== Exercise requirements ==
Return the data that follows exactly as it appears. Pictures do not belong in the copy.

== Available data ==
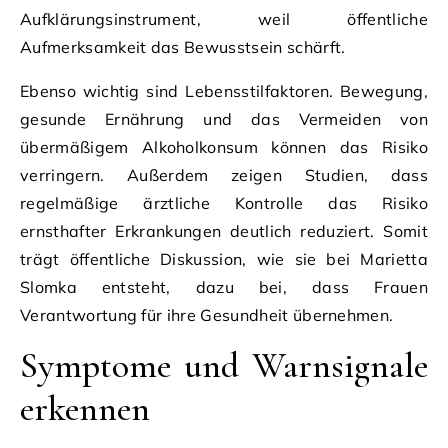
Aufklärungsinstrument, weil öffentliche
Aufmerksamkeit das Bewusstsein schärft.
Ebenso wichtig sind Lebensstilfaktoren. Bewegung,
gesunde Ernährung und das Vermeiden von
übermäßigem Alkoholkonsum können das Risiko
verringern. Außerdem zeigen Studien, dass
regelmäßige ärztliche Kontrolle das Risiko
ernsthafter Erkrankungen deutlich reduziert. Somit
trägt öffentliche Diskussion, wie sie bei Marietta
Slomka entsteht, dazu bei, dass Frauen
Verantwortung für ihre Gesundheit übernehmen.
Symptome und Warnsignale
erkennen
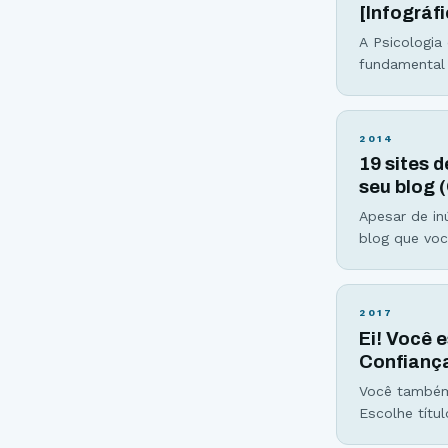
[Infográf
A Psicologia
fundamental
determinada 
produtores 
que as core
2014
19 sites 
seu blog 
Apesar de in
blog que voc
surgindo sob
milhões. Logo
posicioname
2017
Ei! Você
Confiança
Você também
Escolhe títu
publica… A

== Expected answer ==
Aufklärungsinstrument, weil öffentliche
Aufmerksamkeit das Bewusstsein schärft.
Ebenso wichtig sind Lebensstilfaktoren. Bewegung,
gesunde Ernährung und das Vermeiden von
übermäßigem Alkoholkonsum können das Risiko
verringern. Außerdem zeigen Studien, dass
regelmäßige ärztliche Kontrolle das Risiko
ernsthafter Erkrankungen deutlich reduziert. Somit
trägt öffentliche Diskussion, wie sie bei Marietta
Slomka entsteht, dazu bei, dass Frauen
Verantwortung für ihre Gesundheit übernehmen.
Symptome und Warnsignale
erkennen
[Infográf
A Psicologia
fundamental
determinada 
produtores 
que as core
2014
19 sites 
seu blog 
Apesar de in
blog que voc
surgindo sob
milhões. Logo
posicioname
2017
Ei! Você
Confiança
Você também
Escolhe títu
publica… A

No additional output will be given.